» WHAT THE TASK ASKS:
Every line of the listing below is to be duplicated exactly, with the pictures left out.

» DATA:
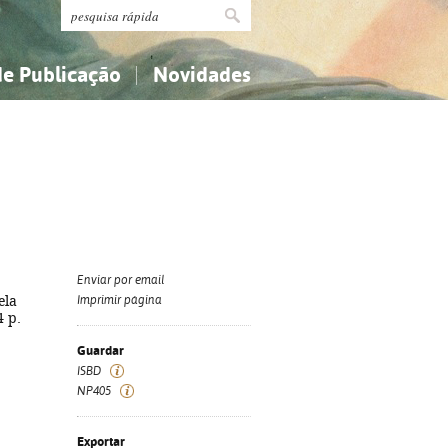
de Publicação
Novidades
s
Religião...
Religião...
Ciências aplicadas...
Ciências aplicadas...
História, geografia, biografias...
História, geografia, biografias...
Enviar por email
ela
Imprimir página
4 p.
Guardar
ISBD
NP405
Exportar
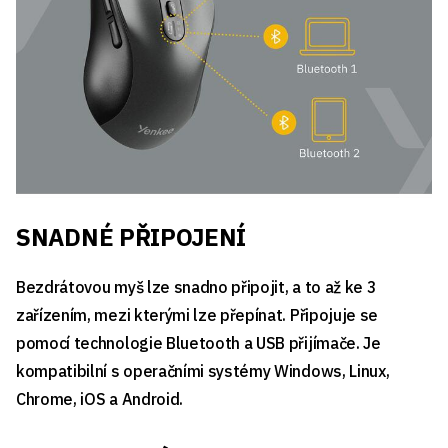
SNADNÉ PŘIPOJENÍ
Bezdrátovou myš lze snadno připojit, a to až ke 3
zařízením, mezi kterými lze přepínat. Připojuje se
pomocí technologie Bluetooth a USB přijímače. Je
kompatibilní s operačními systémy Windows, Linux,
Chrome, iOS a Android.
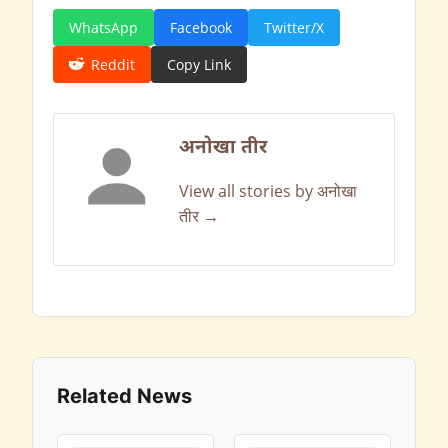
WhatsApp
Facebook
Twitter/X
Reddit
Copy Link
अनोखा तीर
View all stories by अनोखा
तीर →
Related News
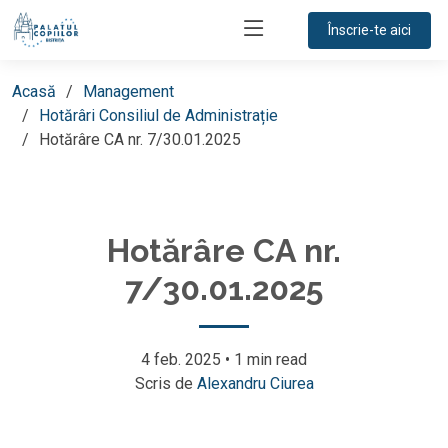
Înscrie-te aici
Acasă
Management
Hotărâri Consiliul de Administrație
Hotărâre CA nr. 7/30.01.2025
Hotărâre CA nr.
7/30.01.2025
4 feb. 2025
•
1 min read
Scris de
Alexandru Ciurea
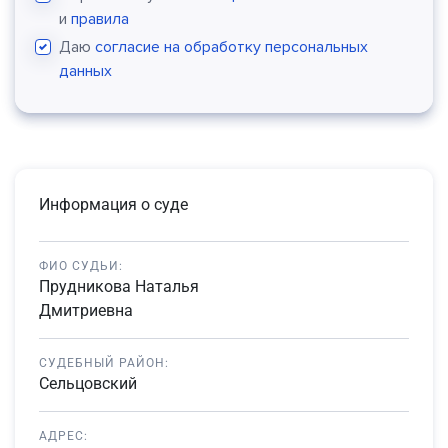
и
правила
Даю
согласие на обработку персональных
данных
Информация о суде
ФИО СУДЬИ:
Прудникова Наталья
Дмитриевна
СУДЕБНЫЙ РАЙОН:
Сельцовский
АДРЕС:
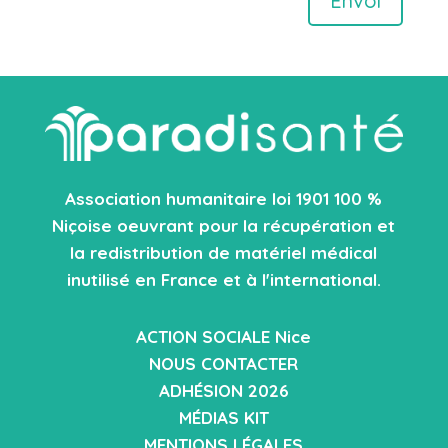
Envoi
Association humanitaire loi 1901 100 %
Niçoise oeuvrant pour la récupération et
la redistribution de matériel médical
inutilisé en France et à l'international.
ACTION SOCIALE Nice
NOUS CONTACTER
ADHÉSION 2026
MÉDIAS KIT
MENTIONS LÉGALES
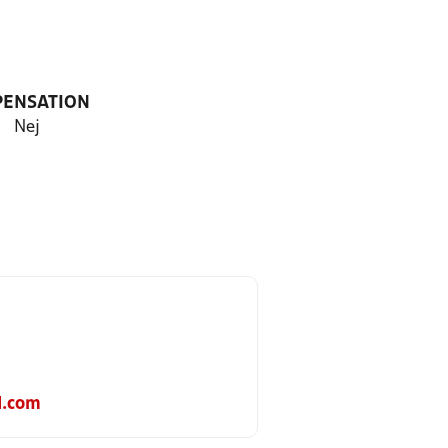
PENSATION
Nej
l.com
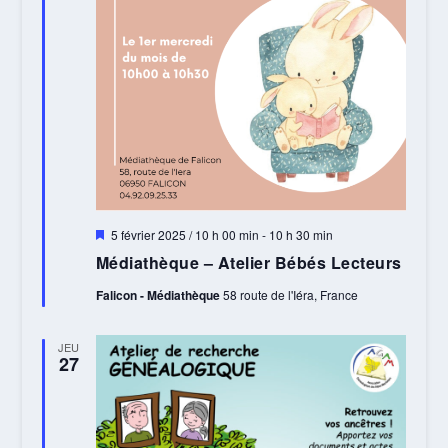
Mis
5 février 2025 / 10 h 00 min
-
10 h 30 min
en
Médiathèque – Atelier Bébés Lecteurs
avant
Falicon - Médiathèque
58 route de l'Iéra, France
JEU
27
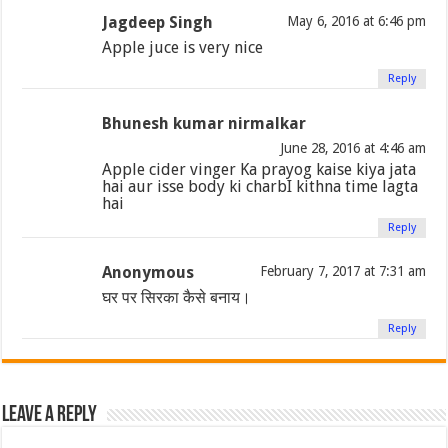
Jagdeep Singh
May 6, 2016 at 6:46 pm
Apple juce is very nice
Reply
Bhunesh kumar nirmalkar
June 28, 2016 at 4:46 am
Apple cider vinger Ka prayog kaise kiya jata
hai aur isse body ki charbI kithna time lagta
hai
Reply
Anonymous
February 7, 2017 at 7:31 am
घर पर सिरका कैसे बनाय।
Reply
Leave a Reply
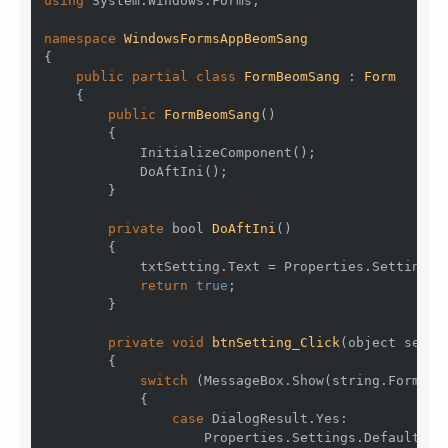
using
 System.Windows.Forms;

namespace
WindowsFormsAppBeomSang
{

public
partial
class
FormBeomSang
 : 
Form
    {

public
FormBeomSang
()
        {

            InitializeComponent();

            DoAftIni();

        }

private
bool
DoAftIni
()
        {

            txtSetting.Text = Properties.Settings.D
return
true
;

        }

private
void
btnSetting_Click
(
object
 sende
        {

switch
 (MessageBox.Show(
string
.Format(
            {

case
 DialogResult.Yes:

                    Properties.Settings.Default.Pro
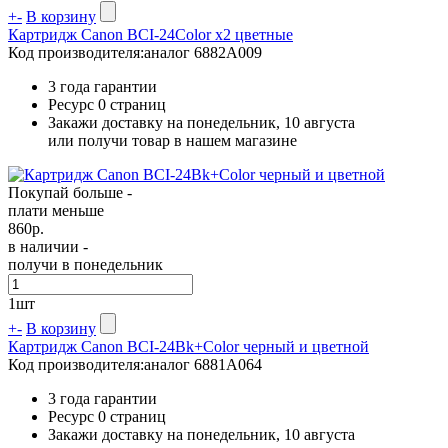
+
-
В корзину
Картридж Canon BCI-24Color x2 цветные
Код производителя:
аналог 6882A009
3 года гарантии
Ресурс
0 страниц
Закажи доставку на понедельник, 10 августа
или получи товар в нашем магазине
Покупай больше -
плати меньше
860
р.
в наличии -
получи в понедельник
1
шт
+
-
В корзину
Картридж Canon BCI-24Bk+Color черный и цветной
Код производителя:
аналог 6881A064
3 года гарантии
Ресурс
0 страниц
Закажи доставку на понедельник, 10 августа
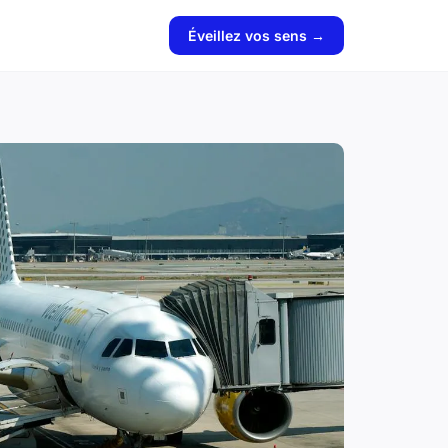
Éveillez vos sens →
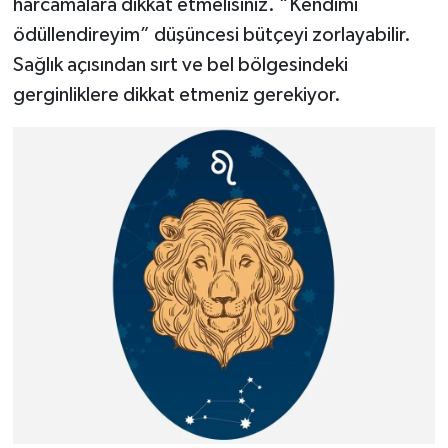
harcamalara dikkat etmelisiniz. “Kendimi
ödüllendireyim” düşüncesi bütçeyi zorlayabilir.
Sağlık açısından sırt ve bel bölgesindeki
gerginliklere dikkat etmeniz gerekiyor.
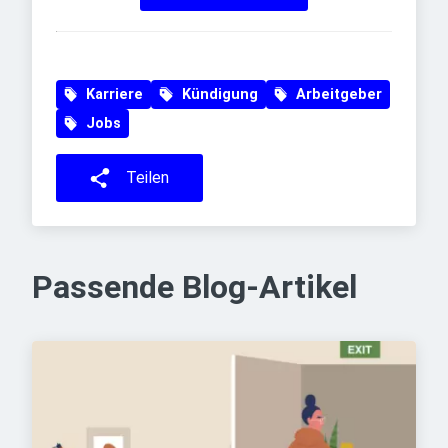
Karriere
Kündigung
Arbeitgeber
Jobs
Teilen
Passende Blog-Artikel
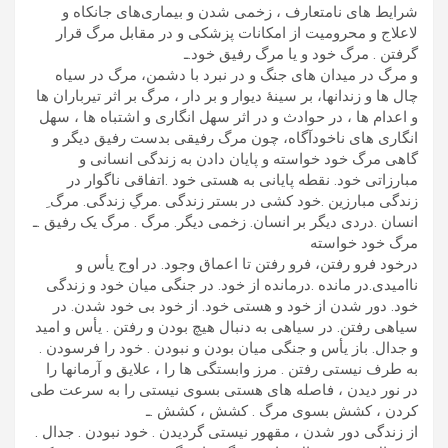
شرایط های نامتعارف ، زخمی شدن و بیماری‌های جانکاه و
لاعلاج و محرومیت از امکانات پزشکی و در مقابل مرگ قرار
گرفتن . مرگ خود و یا مرگ رفیق خود.ـ
و مرگ در میدان های جنگ و در نبرد با دشمن، مرگ در سیاه
چال ها و زندانها، بر سینۀ دیوار و بر دار ، مرگ بر اثر تیرباران ها
و اعدام ها ، در حوادث و در اثر سهل انگاری و اشتباه ها ، سهل
انگاری های ناخودآگاه، چون مرگ رفیقی بدست رفیق دیگر و
گاهی مرگ خود خواسته و پایان دادن به زندگی انسانی و
مبارزاتی خود. نقطه پایانی به هستی خود .اتفاقی ناگوار در
زندگی مبارزین .خود کشی در بستر زندگی .مرگِ زندگی. مرگ ِ
انسان .دردی دیگر بر انسان. زخمی دیگر. مرگ . مرگ یک رفیق .ـ
مرگ خود خواسته
درخود فرو رفتن، فرو رفتن تا اعماق وجود. در اوج یأس و
ناامیدی.در مانده .درمانده از خود. در جنگی میان خود و زندگی
خود. دور شدن از خود و هستی خود. از خود بی خود شدن. در
سیاهی رفتن. در سیاهی به دنبال هیچ بودن و رفتن . یأس و امید
و جدال. باز یأس و جنگی میان بودن و نبودن . خود را فرسودن .
به طرف نیستی رفتن . مرز وابستگی‌ ها را ، علایق و آرمانها را
در نور دیدن ، فاصله های هستی بسوی نیستی را به سرعت طی
کردن ، کشش بسوی مرگ . کشش ، کشش .ـ
از زندگی دور شدن ، مقهور نیستی گردیدن . خود نبودن . جدال .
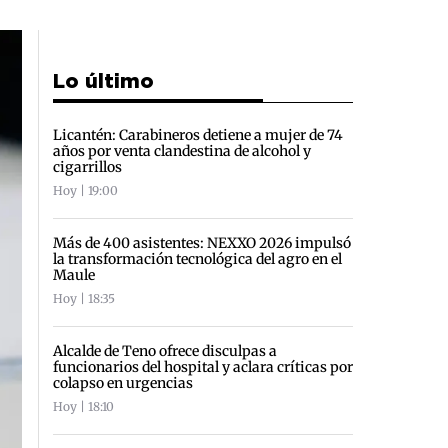
Lo último
Licantén: Carabineros detiene a mujer de 74
años por venta clandestina de alcohol y
cigarrillos
Hoy | 19:00
Más de 400 asistentes: NEXXO 2026 impulsó
la transformación tecnológica del agro en el
Maule
Hoy | 18:35
Alcalde de Teno ofrece disculpas a
funcionarios del hospital y aclara críticas por
colapso en urgencias
Hoy | 18:10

» TASK ANSWER:
de Publicação
Novidades
s
Religião...
Religião...
Ciências aplicadas...
Ciências aplicadas...
História, geografia, biografias...
História, geografia, biografias...
Enviar por email
ela
Imprimir página
4 p.
Guardar
ISBD
NP405
Exportar
SNADNÉ PŘIPOJENÍ
Bezdrátovou myš lze snadno připojit, a to až ke 3
zařízením, mezi kterými lze přepínat. Připojuje se
pomocí technologie Bluetooth a USB přijímače. Je
kompatibilní s operačními systémy Windows, Linux,
Chrome, iOS a Android.
WhatsApp
Facebook
Twitter/X
Reddit
Copy Link
अनोखा तीर
View all stories by अनोखा
तीर →
Related News
Înscrie-te aici
Acasă
Management
Hotărâri Consiliul de Administrație
Hotărâre CA nr. 7/30.01.2025
Hotărâre CA nr.
7/30.01.2025
4 feb. 2025
•
1 min read
Scris de
Alexandru Ciurea
и
правила
Даю
согласие на обработку персональных
данных
Информация о суде
ФИО СУДЬИ:
Прудникова Наталья
Дмитриевна
СУДЕБНЫЙ РАЙОН:
Сельцовский
АДРЕС:
Envoi
Association humanitaire loi 1901 100 %
Niçoise oeuvrant pour la récupération et
la redistribution de matériel médical
inutilisé en France et à l'international.
ACTION SOCIALE Nice
NOUS CONTACTER
ADHÉSION 2026
MÉDIAS KIT
MENTIONS LÉGALES
PENSATION
Nej
l.com
Mis
5 février 2025 / 10 h 00 min
-
10 h 30 min
en
Médiathèque – Atelier Bébés Lecteurs
avant
Falicon - Médiathèque
58 route de l'Iéra, France
JEU
27
Jagdeep Singh
May 6, 2016 at 6:46 pm
Apple juce is very nice
Reply
Bhunesh kumar nirmalkar
June 28, 2016 at 4:46 am
Apple cider vinger Ka prayog kaise kiya jata
hai aur isse body ki charbI kithna time lagta
hai
Reply
Anonymous
February 7, 2017 at 7:31 am
घर पर सिरका कैसे बनाय।
Reply
Leave a Reply
using
 System.Windows.Forms;

namespace
WindowsFormsAppBeomSang
{

public
partial
class
FormBeomSang
 : 
Form
    {

public
FormBeomSang
()
        {

            InitializeComponent();

            DoAftIni();

        }

private
bool
DoAftIni
()
        {

            txtSetting.Text = Properties.Settings.D
return
true
;

        }

private
void
btnSetting_Click
(
object
 sende
        {

switch
 (MessageBox.Show(
string
.Format(
            {

case
 DialogResult.Yes:

                    Properties.Settings.Default.Pro
+
-
В корзину
Картридж Canon BCI-24Color x2 цветные
Код производителя:
аналог 6882A009
3 года гарантии
Ресурс
0 страниц
Закажи доставку на понедельник, 10 августа
или получи товар в нашем магазине
Покупай больше -
плати меньше
860
р.
в наличии -
получи в понедельник
1
шт
+
-
В корзину
Картридж Canon BCI-24Bk+Color черный и цветной
Код производителя:
аналог 6881A064
3 года гарантии
Ресурс
0 страниц
Закажи доставку на понедельник, 10 августа
Éveillez vos sens →
harcamalara dikkat etmelisiniz. “Kendimi
ödüllendireyim” düşüncesi bütçeyi zorlayabilir.
Sağlık açısından sırt ve bel bölgesindeki
gerginliklere dikkat etmeniz gerekiyor.
Karriere
Kündigung
Arbeitgeber
Jobs
Teilen
Passende Blog-Artikel
شرایط های نامتعارف ، زخمی شدن و بیماری‌های جانکاه و
لاعلاج و محرومیت از امکانات پزشکی و در مقابل مرگ قرار
گرفتن . مرگ خود و یا مرگ رفیق خود.ـ
و مرگ در میدان های جنگ و در نبرد با دشمن، مرگ در سیاه
چال ها و زندانها، بر سینۀ دیوار و بر دار ، مرگ بر اثر تیرباران ها
و اعدام ها ، در حوادث و در اثر سهل انگاری و اشتباه ها ، سهل
انگاری های ناخودآگاه، چون مرگ رفیقی بدست رفیق دیگر و
گاهی مرگ خود خواسته و پایان دادن به زندگی انسانی و
مبارزاتی خود. نقطه پایانی به هستی خود .اتفاقی ناگوار در
زندگی مبارزین .خود کشی در بستر زندگی .مرگِ زندگی. مرگ ِ
انسان .دردی دیگر بر انسان. زخمی دیگر. مرگ . مرگ یک رفیق .ـ
مرگ خود خواسته
درخود فرو رفتن، فرو رفتن تا اعماق وجود. در اوج یأس و
ناامیدی.در مانده .درمانده از خود. در جنگی میان خود و زندگی
خود. دور شدن از خود و هستی خود. از خود بی خود شدن. در
سیاهی رفتن. در سیاهی به دنبال هیچ بودن و رفتن . یأس و امید
و جدال. باز یأس و جنگی میان بودن و نبودن . خود را فرسودن .
به طرف نیستی رفتن . مرز وابستگی‌ ها را ، علایق و آرمانها را
در نور دیدن ، فاصله های هستی بسوی نیستی را به سرعت طی
کردن ، کشش بسوی مرگ . کشش ، کشش .ـ
از زندگی دور شدن ، مقهور نیستی گردیدن . خود نبودن . جدال .
Lo último
Licantén: Carabineros detiene a mujer de 74
años por venta clandestina de alcohol y
cigarrillos
Hoy | 19:00
Más de 400 asistentes: NEXXO 2026 impulsó
la transformación tecnológica del agro en el
Maule
Hoy | 18:35
Alcalde de Teno ofrece disculpas a
funcionarios del hospital y aclara críticas por
colapso en urgencias
Hoy | 18:10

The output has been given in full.